Look through the records, and wherever the string "Linux" turns up, copy out that line.
Segment Start: Records shown
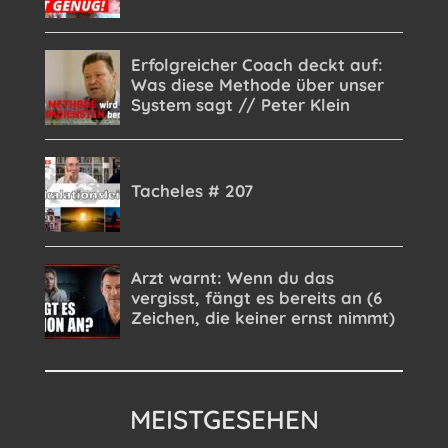
MEISTGESEHEN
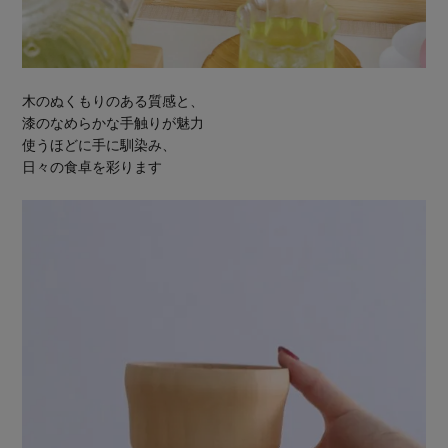
木のぬくもりのある質感と、
漆のなめらかな手触りが魅力
使うほどに手に馴染み、
日々の食卓を彩ります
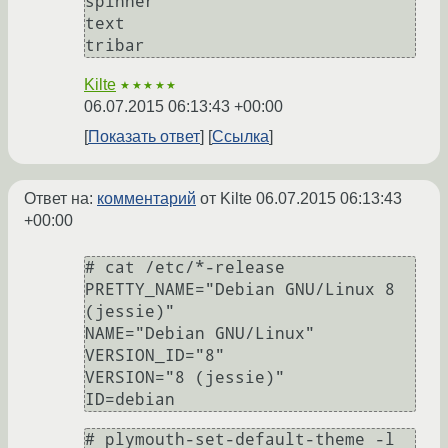
spinner

text

Kilte
★★★★★
06.07.2015 06:13:43 +00:00
Показать ответ
Ссылка
Ответ на:
комментарий
от Kilte
06.07.2015 06:13:43
+00:00
# cat /etc/*-release

PRETTY_NAME="Debian GNU/Linux 8 
(jessie)"

NAME="Debian GNU/Linux"

VERSION_ID="8"

VERSION="8 (jessie)"

# plymouth-set-default-theme -l
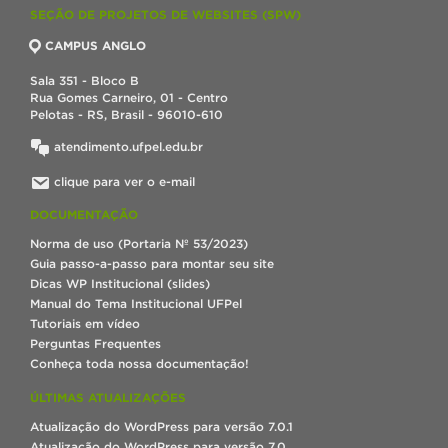
SEÇÃO DE PROJETOS DE WEBSITES (SPW)
CAMPUS ANGLO
Sala 351 - Bloco B
Rua Gomes Carneiro, 01 - Centro
Pelotas - RS, Brasil - 96010-610
atendimento.ufpel.edu.br
clique para ver o e-mail
DOCUMENTAÇÃO
Norma de uso (Portaria Nº 53/2023)
Guia passo-a-passo para montar seu site
Dicas WP Institucional (slides)
Manual do Tema Institucional UFPel
Tutoriais em vídeo
Perguntas Frequentes
Conheça toda nossa documentação!
ÚLTIMAS ATUALIZAÇÕES
Atualização do WordPress para versão 7.0.1
Atualização do WordPress para versão 7.0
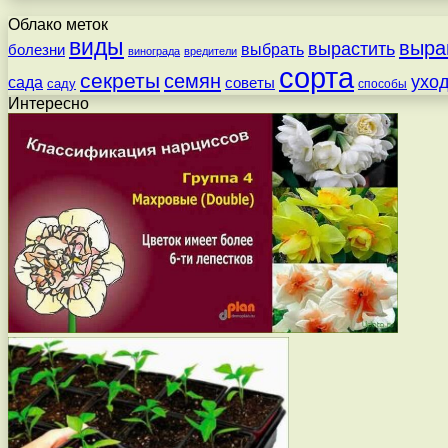
Облако меток
виды
выра
вырастить
выбрать
болезни
винограда
вредители
сорта
секреты
семян
ухо
сада
советы
саду
способы
Интересно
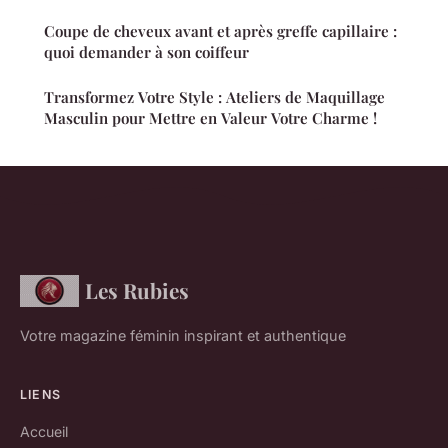
Coupe de cheveux avant et après greffe capillaire :
quoi demander à son coiffeur
Transformez Votre Style : Ateliers de Maquillage
Masculin pour Mettre en Valeur Votre Charme !
Les Rubies
Votre magazine féminin inspirant et authentique
LIENS
Accueil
Segment End: Records shown
▶ _Reply_:
PRETTY_NAME="Debian GNU/Linux 8 
NAME="Debian GNU/Linux"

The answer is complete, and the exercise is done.